I found a jumping spider in the house, on the window sill...must have come in when the window was open int he sun.
He was a little dusty...

taken with a 90mm f2.8 macro with 12cm macro tubes. Quite pleased with the lighting, especially the first. Second is a good "eye" shot, but not so good lighting...




Jumper at home (bit dusty) by Bend The Light, on Flickr




Jumper at home (bit dusty) 2 by Bend The Light, on Flickr


----------



## CyberReport (Apr 10, 2011)

Great shot.


----------



## Bend The Light (Apr 10, 2011)

CyberReport said:


> Great shot.


 
Thanks.


----------



## TheFantasticG (Apr 10, 2011)

Thats good stuff you have there. 90mm with tubes? Dang. You were close.


----------



## Moe (Apr 10, 2011)

AAHHHH!!!!!!!

Ok, calm now. Man, I was hoping for photos of PEOPLE jumping.

Nice photos, BTW.


----------



## Bend The Light (Apr 10, 2011)

TheFantasticG said:


> Thats good stuff you have there. 90mm with tubes? Dang. You were close.


 
Yes, close...about 3 inches away at most...such a tiny spider, though...about 5mm top to tail.


----------



## Bend The Light (Apr 10, 2011)

Moe said:


> AAHHHH!!!!!!!
> 
> Ok, calm now. Man, I was hoping for photos of PEOPLE jumping.
> 
> Nice photos, BTW.


 

Ha ha...thanks. Can't be scared of these, though...tiny and cute!


----------



## EckoZero (Apr 10, 2011)

These are excellent shots - I love jumping spiders.
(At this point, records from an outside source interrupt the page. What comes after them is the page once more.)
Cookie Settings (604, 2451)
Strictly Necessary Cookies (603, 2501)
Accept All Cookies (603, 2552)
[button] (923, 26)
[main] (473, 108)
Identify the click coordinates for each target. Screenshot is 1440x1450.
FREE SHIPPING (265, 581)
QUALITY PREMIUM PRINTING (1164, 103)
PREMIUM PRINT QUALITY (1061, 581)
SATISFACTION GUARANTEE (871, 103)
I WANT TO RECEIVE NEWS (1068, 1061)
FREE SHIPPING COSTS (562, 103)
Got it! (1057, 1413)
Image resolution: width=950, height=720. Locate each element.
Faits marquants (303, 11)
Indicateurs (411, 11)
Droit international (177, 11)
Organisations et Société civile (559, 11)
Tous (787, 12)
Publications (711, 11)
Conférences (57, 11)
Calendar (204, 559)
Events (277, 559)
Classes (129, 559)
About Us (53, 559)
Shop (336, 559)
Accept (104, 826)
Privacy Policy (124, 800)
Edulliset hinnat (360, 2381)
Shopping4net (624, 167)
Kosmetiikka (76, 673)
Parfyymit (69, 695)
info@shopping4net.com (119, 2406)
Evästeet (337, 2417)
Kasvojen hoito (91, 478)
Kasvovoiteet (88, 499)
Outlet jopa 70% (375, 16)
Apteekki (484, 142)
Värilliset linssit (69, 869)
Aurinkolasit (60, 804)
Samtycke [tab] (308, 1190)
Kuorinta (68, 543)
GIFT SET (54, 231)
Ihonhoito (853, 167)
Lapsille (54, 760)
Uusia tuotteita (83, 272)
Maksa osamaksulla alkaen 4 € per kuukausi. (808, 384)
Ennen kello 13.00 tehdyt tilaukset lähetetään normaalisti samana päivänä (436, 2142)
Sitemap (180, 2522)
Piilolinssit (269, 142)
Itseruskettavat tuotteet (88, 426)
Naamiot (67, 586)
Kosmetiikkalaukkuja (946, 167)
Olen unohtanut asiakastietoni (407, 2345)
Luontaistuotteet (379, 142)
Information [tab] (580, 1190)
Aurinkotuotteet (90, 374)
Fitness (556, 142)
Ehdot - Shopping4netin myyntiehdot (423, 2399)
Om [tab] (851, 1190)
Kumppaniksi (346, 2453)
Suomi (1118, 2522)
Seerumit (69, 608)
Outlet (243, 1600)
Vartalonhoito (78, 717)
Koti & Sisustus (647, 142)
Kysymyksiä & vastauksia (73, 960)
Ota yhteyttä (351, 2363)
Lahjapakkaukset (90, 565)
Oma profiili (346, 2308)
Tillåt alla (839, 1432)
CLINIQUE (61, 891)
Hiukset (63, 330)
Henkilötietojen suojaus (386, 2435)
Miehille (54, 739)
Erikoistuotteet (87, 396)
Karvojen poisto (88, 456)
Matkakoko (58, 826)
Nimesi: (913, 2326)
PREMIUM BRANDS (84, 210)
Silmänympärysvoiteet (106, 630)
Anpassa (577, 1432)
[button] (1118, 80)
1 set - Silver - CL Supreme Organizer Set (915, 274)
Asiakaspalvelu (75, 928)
Loving the dedication of crawling 3 inches away from them on the floor for the shot! 


I think these are Zebra spiders which are indigenous to us UKers.
If they are (and I've never been able to get a photo of this alas) if you hold a mirror in front of them they will think it is a mate and dance for it!


----------



## Bend The Light (Apr 10, 2011)

EckoZero said:


> These are excellent shots - I love jumping spiders.
> 
> Loving the dedication of crawling 3 inches away from them on the floor for the shot!
> 
> ...


 
Well, I never quite got to the floor. 
This one was on a window sill...previous ones were halfway up a wall. In fact I moved away from the wall last time I was trying for one of these which was on the wall of a bird hide, and noticed a bloke stood there watching me. I sort of mumbled a bit..."erm...spiders...photos...small...um..." then let him pass. 

I have been advised to get a laser pointer to "spider wrangle" with. The mirror sounds like a plan, too...think I need a few extra hands! ha ha.

Yes, surely a zebra...I have some back shots, too, but they are not so interesting as the eyes!


----------